With regard to the bear flag incident, which has been so much heralded in romance and history, there was no further basis than a spirit of amusement among a few of the men. In the plaza in front of the residence of Gen. Vallejo, in Sonoma, stood a flag-staff which that gentleman had used when he was Military Commander of California, previous to the time of Castro. The Mexican flag had not floated on it for several years or since the retirement of Vallejo from office. When Fremont’s vanguard of mountaineers took possession of Sonoma, after sending Gen. Vallejo and other as prisoners to Sutter’s Fort, it was suggested that some kind of a flag be made and put on the deserted pole. Some one suggested that the new flag should represent a bear rampant, with lifted paw in the act of crushing a coyote, but that was too much for the artistic ability of any one present, so the plan was simplified to a plain bear. This was simply for amusement and without any idea of selecting the emblem of an independent movement against the Mexican authorities.
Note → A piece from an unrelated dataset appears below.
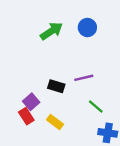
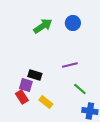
black rectangle: (56, 86) -> (35, 75), moved
purple square: (31, 102) -> (26, 85), turned -32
One of the men was William Todd (since the war of the Rebellion I met Mr. Todd and learned from him that he was a nephew of Mrs. Abraham Lincoln, and brought up in Abraham’s family), who found a small quantity of old reddish paint and with it attempted to make, on a piece of common brown cloth, the representation of a bear, and the same was run up on the flag-pole. The whole affair was ludicrous. Only a few men – two or three – possibly four or five at most – had anything to do with it, and certainly no officer or prominent men took any part. Mexicans looking at the flag were heard to say “coche,” a localism for pig or small hog. The flag was flying when Fremont was in Sonoma, but I doubt he ever noticed it or knew it was there, and this is all there was at the time to the bear flag incident, but it seemed to lend itself readily to romance, and in a short time was distorted and misrepresented until the story went out to the world that an independent movement on foot in California had formally adopted this flag as a standard.

BearFlag2

Grizzly bear or pig — you decide.

So it was all just a lark. Making up a flag while waiting for the real war to happen. Or so John Bidwell says. He didn’t get to Sonoma until a few days after the Bear Flag had been run up the flagpole.

John Bidwell never saw the California state flag as we know it today. California didn’t have a state flag until 1911. (There is an excellent history of the Bear Flag at the virtual Bear Flag Museum.) The 1846 Bear Flag was the inspiration for the flag we know and love today, and I think John Bidwell would have liked the way it turned out.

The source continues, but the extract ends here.